§ **PROBLEM DETAILS**:
Under this line are the records; write out word for word the part that begins at the line containing "materially disadvantage you will not come" and ends at the line containing "If you continue to use the Services following", and no more.

§ **RECORDS TO PROCESS**:
________________________

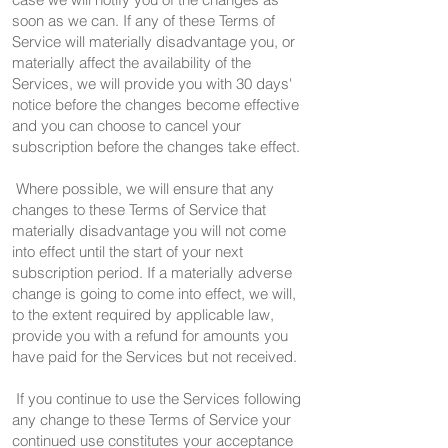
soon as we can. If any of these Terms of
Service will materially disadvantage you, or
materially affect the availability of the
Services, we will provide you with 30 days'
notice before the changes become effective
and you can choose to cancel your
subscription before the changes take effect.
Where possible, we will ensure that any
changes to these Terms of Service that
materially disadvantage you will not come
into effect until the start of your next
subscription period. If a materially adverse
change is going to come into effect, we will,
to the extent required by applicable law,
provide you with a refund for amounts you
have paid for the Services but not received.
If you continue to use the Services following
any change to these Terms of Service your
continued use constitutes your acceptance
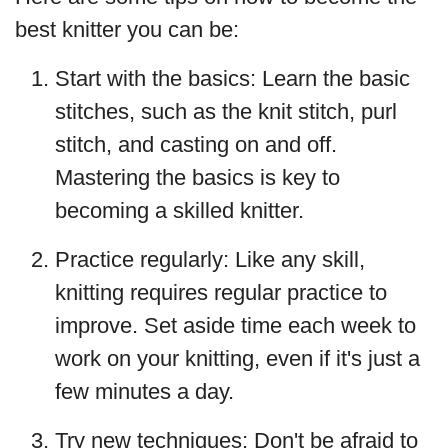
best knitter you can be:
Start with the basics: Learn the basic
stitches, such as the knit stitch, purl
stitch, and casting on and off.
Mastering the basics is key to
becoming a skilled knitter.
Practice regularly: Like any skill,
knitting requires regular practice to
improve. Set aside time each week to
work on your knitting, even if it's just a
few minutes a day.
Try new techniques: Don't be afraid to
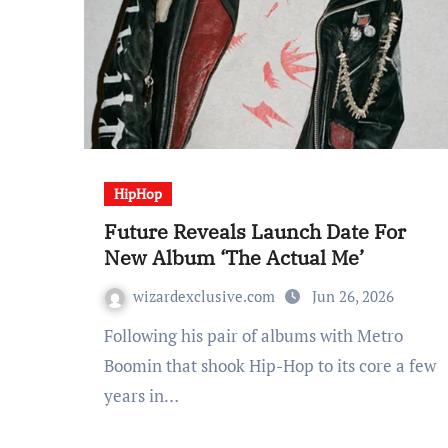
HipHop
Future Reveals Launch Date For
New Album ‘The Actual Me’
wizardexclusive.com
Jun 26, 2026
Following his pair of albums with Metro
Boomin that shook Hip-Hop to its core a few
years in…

________________________

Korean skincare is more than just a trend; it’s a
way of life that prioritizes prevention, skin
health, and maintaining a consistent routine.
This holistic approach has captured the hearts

________________________

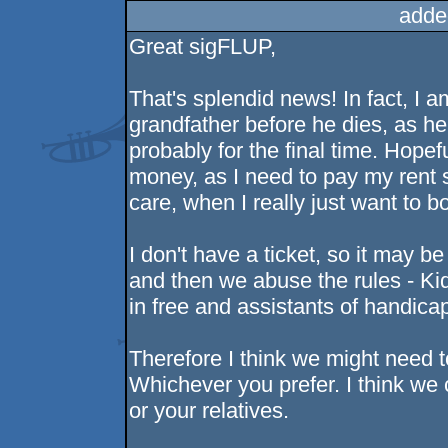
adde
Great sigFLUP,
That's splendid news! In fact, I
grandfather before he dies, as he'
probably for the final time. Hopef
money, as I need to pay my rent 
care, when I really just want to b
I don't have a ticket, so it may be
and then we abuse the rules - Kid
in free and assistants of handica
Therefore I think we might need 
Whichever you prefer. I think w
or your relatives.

________________________

§ **REPLY TO THE TASK**:
materially disadvantage you will not come
into effect until the start of your next
subscription period. If a materially adverse
change is going to come into effect, we will,
to the extent required by applicable law,
provide you with a refund for amounts you
have paid for the Services but not received.
If you continue to use the Services following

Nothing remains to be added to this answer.